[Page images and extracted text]
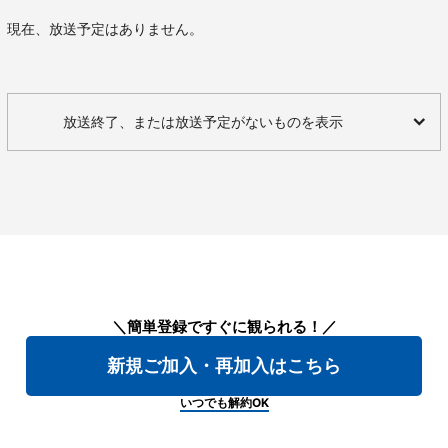
現在、放送予定はありません。
放送終了、または放送予定がないものを表示
＼簡単登録ですぐに観られる！／
新規ご加入・再加入はこちら
いつでも解約OK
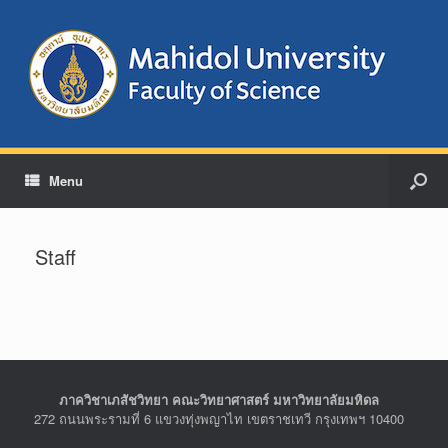
Menu
Staff
ภาควิชาเภสัชวิทยา คณะวิทยาศาสตร์ มหาวิทยาลัยมหิดล
272 ถนนพระรามที่ 6 แขวงทุ่งพญาไท เขตราชเทวี กรุงเทพฯ 10400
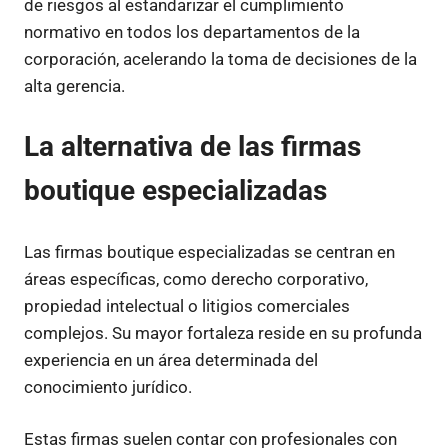
de riesgos al estandarizar el cumplimiento
normativo en todos los departamentos de la
corporación, acelerando la toma de decisiones de la
alta gerencia.
La alternativa de las firmas
boutique especializadas
Las firmas boutique especializadas se centran en
áreas específicas, como derecho corporativo,
propiedad intelectual o litigios comerciales
complejos. Su mayor fortaleza reside en su profunda
experiencia en un área determinada del
conocimiento jurídico.
Estas firmas suelen contar con profesionales con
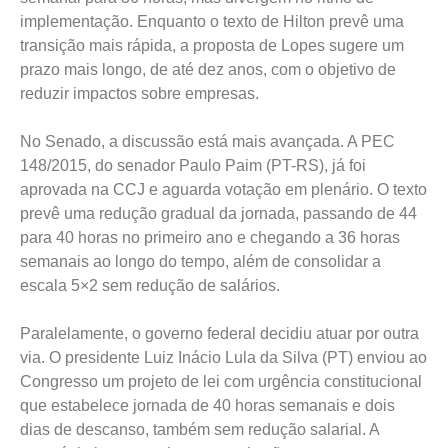
implementação. Enquanto o texto de Hilton prevê uma
transição mais rápida, a proposta de Lopes sugere um
prazo mais longo, de até dez anos, com o objetivo de
reduzir impactos sobre empresas.
No Senado, a discussão está mais avançada. A PEC
148/2015, do senador Paulo Paim (PT-RS), já foi
aprovada na CCJ e aguarda votação em plenário. O texto
prevê uma redução gradual da jornada, passando de 44
para 40 horas no primeiro ano e chegando a 36 horas
semanais ao longo do tempo, além de consolidar a
escala 5×2 sem redução de salários.
Paralelamente, o governo federal decidiu atuar por outra
via. O presidente Luiz Inácio Lula da Silva (PT) enviou ao
Congresso um projeto de lei com urgência constitucional
que estabelece jornada de 40 horas semanais e dois
dias de descanso, também sem redução salarial. A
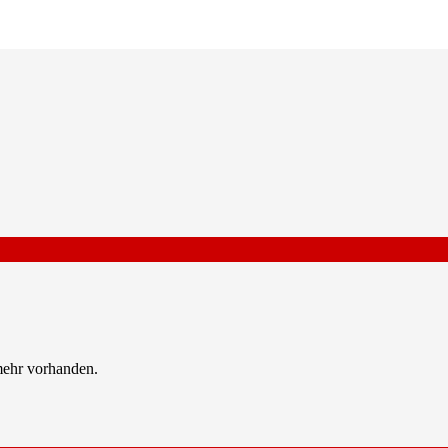
mehr vorhanden.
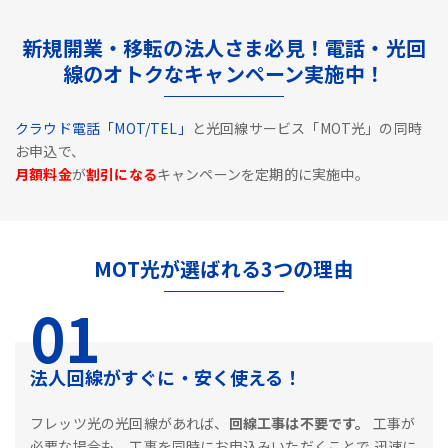
新規開業・移転の法人さま必見！電話・光回
線のオトクなキャンペーン実施中！
クラウド電話「MOT/TEL」
と光回線サービス「MOT光」の同時
お申込で、
月額料金
が
割引になる
キャンペーンを定期的に実施中。
MOT光が選ばれる3つの理由
01
法人回線がすぐに・安く使える！
フレッツ光の光回線があれば、
回線工事は不要です。
工事が
必要な場合も、工事を同時にお申込みいただくことで
迅速に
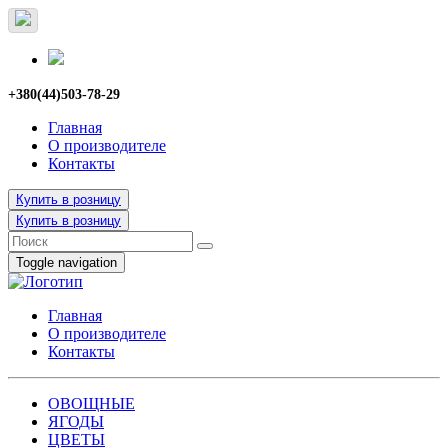
+380(44)503-78-29
Главная
О производителе
Контакты
Купить в розницу
Купить в розницу
Toggle navigation
Главная
О производителе
Контакты
ОВОЩНЫЕ
ЯГОДЫ
ЦВЕТЫ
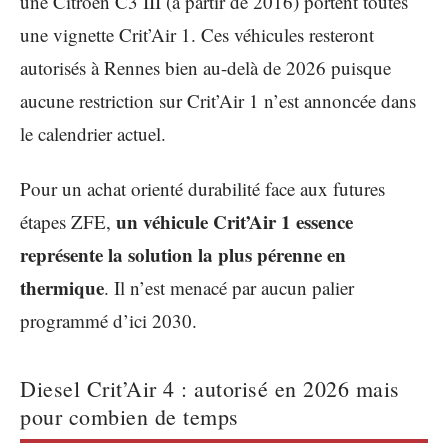
une Citroën C3 III (à partir de 2016) portent toutes
une vignette Crit’Air 1. Ces véhicules resteront
autorisés à Rennes bien au-delà de 2026 puisque
aucune restriction sur Crit’Air 1 n’est annoncée dans
le calendrier actuel.
Pour un achat orienté durabilité face aux futures
un véhicule Crit’Air 1 essence
étapes ZFE,
représente la solution la plus pérenne en
thermique
. Il n’est menacé par aucun palier
programmé d’ici 2030.
Diesel Crit’Air 4 : autorisé en 2026 mais
pour combien de temps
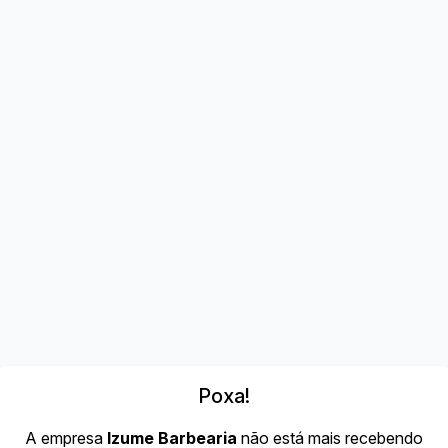
Poxa!
A empresa
Izume Barbearia
não está mais recebendo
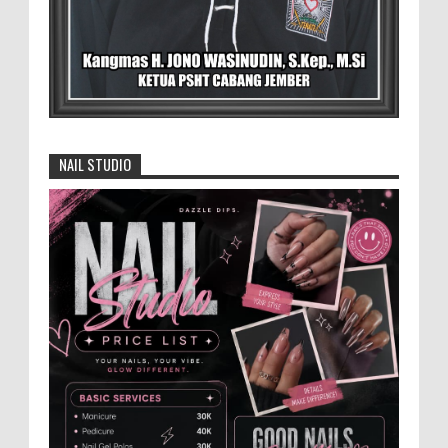
BLORA - Menteri Koordinator Bidang
Pangan RI Zulkifli Hasan menegaskan bahwa Satuan
Pelayanan Pemenuhan Gizi (SPPG) pelaksana Program
Makan ...
David Iswanto Jabat Ketua Gradasi
Kabupaten Jember 2026-2031
NAIL STUDIO
Jajaran Dewan Pengurus DPC Kabupaten
Jember 2025-2031, saat foto bersama
usai acara pelantikan di Gedung Jember Nusantara,
Selasa 28 Juli 2...
Anggota Karang Taruna Urunan Demi
Nobar Indonesia Lawan Vietnam
Pertandingan sepakbola antara Tim
Indonesia dan Vietnam tidak dilewatkan
begitu saha oleh penggemar bola, termasuk karang
taruna bahkan mere...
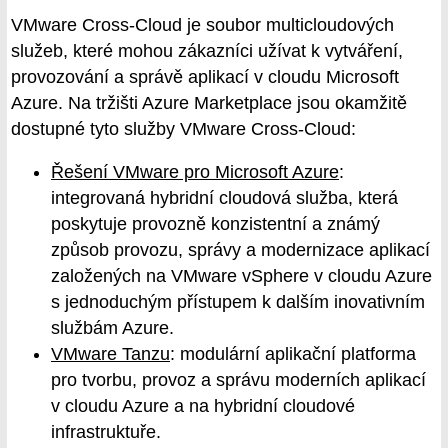
VMware Cross-Cloud je soubor multicloudových
služeb, které mohou zákazníci užívat k vytváření,
provozování a správě aplikací v cloudu Microsoft
Azure. Na tržišti Azure Marketplace jsou okamžitě
dostupné tyto služby VMware Cross-Cloud:
Řešení VMware pro Microsoft Azure
:
integrovaná hybridní cloudová služba, která
poskytuje provozně konzistentní a známý
způsob provozu, správy a modernizace aplikací
založených na VMware vSphere v cloudu Azure
s jednoduchým přístupem k dalším inovativním
službám Azure.
VMware Tanzu
: modulární aplikační platforma
pro tvorbu, provoz a správu moderních aplikací
v cloudu Azure a na hybridní cloudové
infrastruktuře.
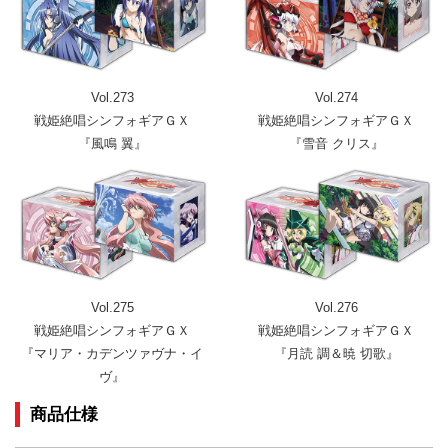
Vol.273
Vol.274
戦姫絶唱シンフォギアＧＸ
戦姫絶唱シンフォギアＧＸ
『風鳴 翼』
『雪音 クリス』
Vol.275
Vol.276
戦姫絶唱シンフォギアＧＸ
戦姫絶唱シンフォギアＧＸ
『マリア・カデンツァヴナ・イ
『月読 調＆暁 切歌』
ヴ』
商品仕様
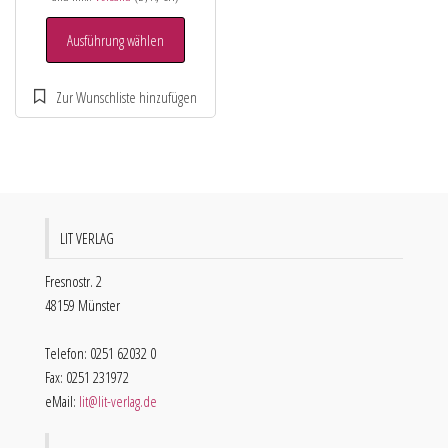
Ausführung wählen
LIT VERLAG
Fresnostr. 2
48159 Münster
Telefon: 0251 62032 0
Fax: 0251 231972
eMail:
lit@lit-verlag.de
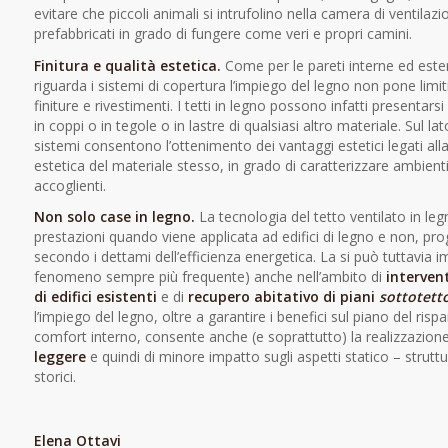
evitare che piccoli animali si intrufolino nella camera di ventilazi
prefabbricati in grado di fungere come veri e propri camini.
Finitura e qualità estetica.
Come per le pareti interne ed est
riguarda i sistemi di copertura l’impiego del legno non pone limiti
finiture e rivestimenti. I tetti in legno possono infatti presentar
in coppi o in tegole o in lastre di qualsiasi altro materiale. Sul la
sistemi consentono l’ottenimento dei vantaggi estetici legati alla
estetica del materiale stesso, in grado di caratterizzare ambienti 
accoglienti.
Non solo case in legno.
La tecnologia del tetto ventilato in le
prestazioni quando viene applicata ad edifici di legno e non, prog
secondo i dettami dell’efficienza energetica. La si può tuttavia 
fenomeno sempre più frequente) anche nell’ambito di
intervent
di edifici esistenti
e di
recupero abitativo di piani
sottotett
l’impiego del legno, oltre a garantire i benefici sul piano del ris
comfort interno, consente anche (e soprattutto) la realizzazion
leggere
e quindi di minore impatto sugli aspetti statico – struttur
storici.
Elena Ottavi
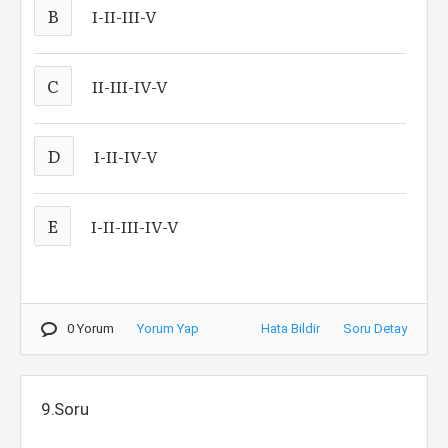
B
I-II-III-V
C
II-III-IV-V
D
I-II-IV-V
E
I-II-III-IV-V
0 Yorum
Yorum Yap
Hata Bildir
Soru Detay
9.Soru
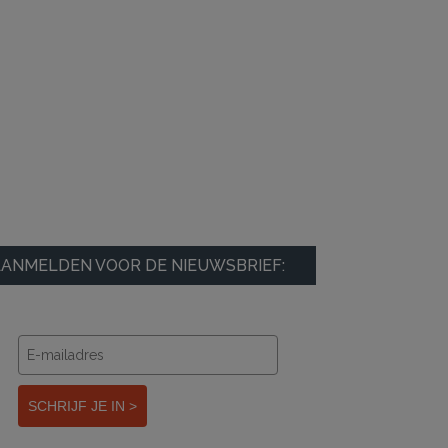
ANMELDEN VOOR DE NIEUWSBRIEF:
SCHRIJF JE IN >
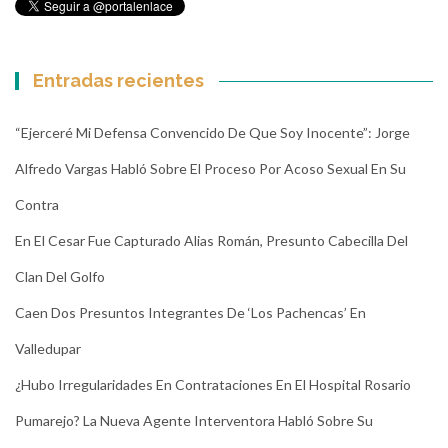
Entradas recientes
“Ejerceré Mi Defensa Convencido De Que Soy Inocente”: Jorge
Alfredo Vargas Habló Sobre El Proceso Por Acoso Sexual En Su
Contra
En El Cesar Fue Capturado Alias Román, Presunto Cabecilla Del
Clan Del Golfo
Caen Dos Presuntos Integrantes De ‘Los Pachencas’ En
Valledupar
¿Hubo Irregularidades En Contrataciones En El Hospital Rosario
Pumarejo? La Nueva Agente Interventora Habló Sobre Su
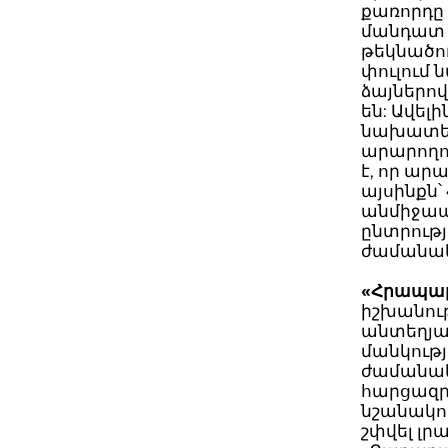
քառորդը 
մանդատ ո
թեկնածու
փուլում 
ձայներո
են: Ավել
նախատես
արարողու
է, որ ար
այսինքն
անմիջապ
ընտրությ
ժամանա
«Հրապա
իշխանութ
անտեղյակ
մանկութ
ժամանակ 
հարցազրո
նշանակող
շփվել լր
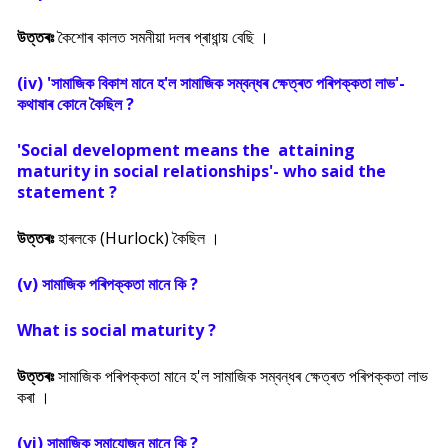
উত্তৰঃ
কৈশোৰ কালত সমনীয়া দলৰ প্ৰাধান্য় বেছি ।
(iv) 'সামাজিক বিকাশ মানে হ'ল সামাজিক সম্বন্ধৰ ক্ষেত্ৰত পৰিপক্কতা লাভ'-
কথাষাৰ কোনে কৈছিল ?
'Social development means the attaining
maturity in social relationships'- who said the
statement ?
উত্তৰঃ
হাৰলকে (Hurlock) কৈছিল ।
(v) সামাজিক পৰিপক্কতা মানে কি ?
What is social maturity ?
উত্তৰঃ
সামাজিক পৰিপক্কতা মানে হ'ল সামাজিক সম্বন্ধৰ ক্ষেত্ৰত পৰিপক্কতা লাভ
কৰা ।
(vi) সামাজিক সমাযোজন মানে কি ?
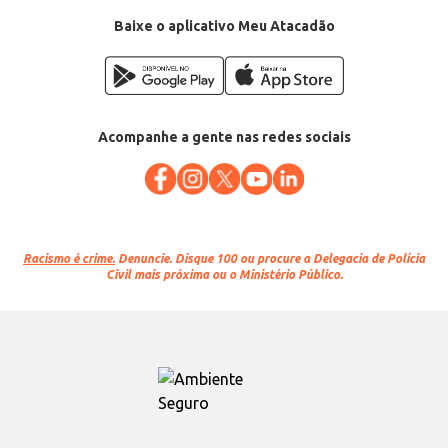
Baixe o aplicativo Meu Atacadão
Acompanhe a gente nas redes sociais
Racismo é crime.
Denuncie. Disque 100 ou procure a Delegacia de Polícia
Civil mais próxima ou o Ministério Público.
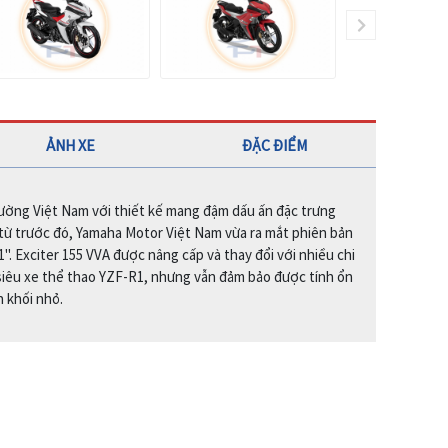
ẢNH XE
ĐẶC ĐIỂM
trường Việt Nam với thiết kế mang đậm dấu ấn đặc trưng
từ trước đó, Yamaha Motor Việt Nam vừa ra mắt phiên bản
. Exciter 155 VVA được nâng cấp và thay đổi với nhiều chi
siêu xe thể thao YZF-R1, nhưng vẫn đảm bảo được tính ổn
n khối nhỏ.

### EXERCISE
Give the lines above again exactly, from the one containing "Selasa 28 Juli 2..." to the one containing "infrastruktuře.", both included, but leave out the pictures.

### WRITTEN ANSWER
Selasa 28 Juli 2...
Anggota Karang Taruna Urunan Demi
Nobar Indonesia Lawan Vietnam
Pertandingan sepakbola antara Tim
Indonesia dan Vietnam tidak dilewatkan
begitu saha oleh penggemar bola, termasuk karang
taruna bahkan mere...
VMware Cross-Cloud je soubor multicloudových
služeb, které mohou zákazníci užívat k vytváření,
provozování a správě aplikací v cloudu Microsoft
Azure. Na tržišti Azure Marketplace jsou okamžitě
dostupné tyto služby VMware Cross-Cloud:
Řešení VMware pro Microsoft Azure
:
integrovaná hybridní cloudová služba, která
poskytuje provozně konzistentní a známý
způsob provozu, správy a modernizace aplikací
založených na VMware vSphere v cloudu Azure
s jednoduchým přístupem k dalším inovativním
službám Azure.
VMware Tanzu
: modulární aplikační platforma
pro tvorbu, provoz a správu moderních aplikací
v cloudu Azure a na hybridní cloudové
infrastruktuře.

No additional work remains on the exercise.